## What you have to do
Could the records below please be retyped exactly, with their pictures left out?

## Information

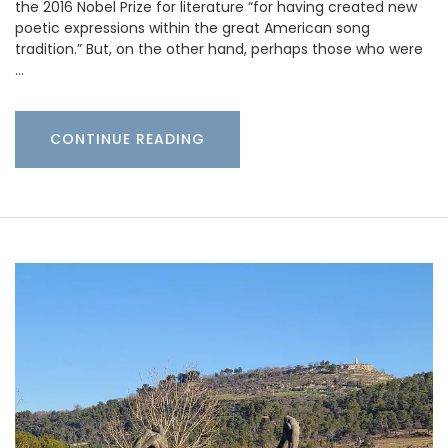
the 2016 Nobel Prize for literature “for having created new
poetic expressions within the great American song
tradition.” But, on the other hand, perhaps those who were
…
CONTINUE READING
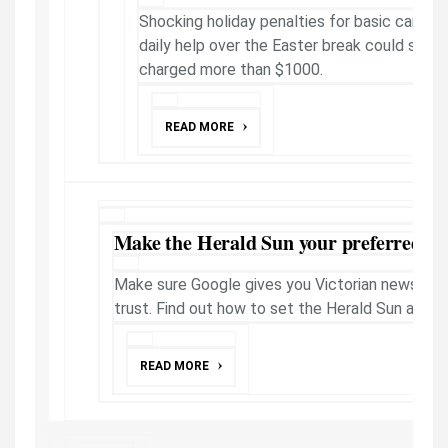
Shocking holiday penalties for basic care m
daily help over the Easter break could see o
charged more than $1000.
READ MORE
Make the Herald Sun your preferred ne
Make sure Google gives you Victorian news fro
trust. Find out how to set the Herald Sun as a 
READ MORE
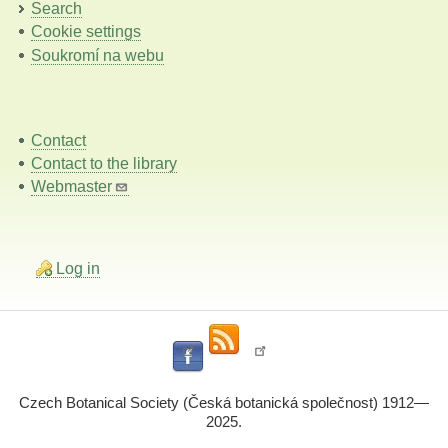
Search
Cookie settings
Soukromí na webu
Contact
Contact to the library
Webmaster
Log in
Czech Botanical Society (Česká botanická společnost) 1912—
2025.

## Solution for this task
the 2016 Nobel Prize for literature “for having created new
poetic expressions within the great American song
tradition.” But, on the other hand, perhaps those who were
…
CONTINUE READING
Shocking holiday penalties for basic care m
daily help over the Easter break could see o
charged more than $1000.
READ MORE
Make the Herald Sun your preferred ne
Make sure Google gives you Victorian news fro
trust. Find out how to set the Herald Sun as a 
READ MORE
Search
Cookie settings
Soukromí na webu
Contact
Contact to the library
Webmaster
Log in
Czech Botanical Society (Česká botanická společnost) 1912—
2025.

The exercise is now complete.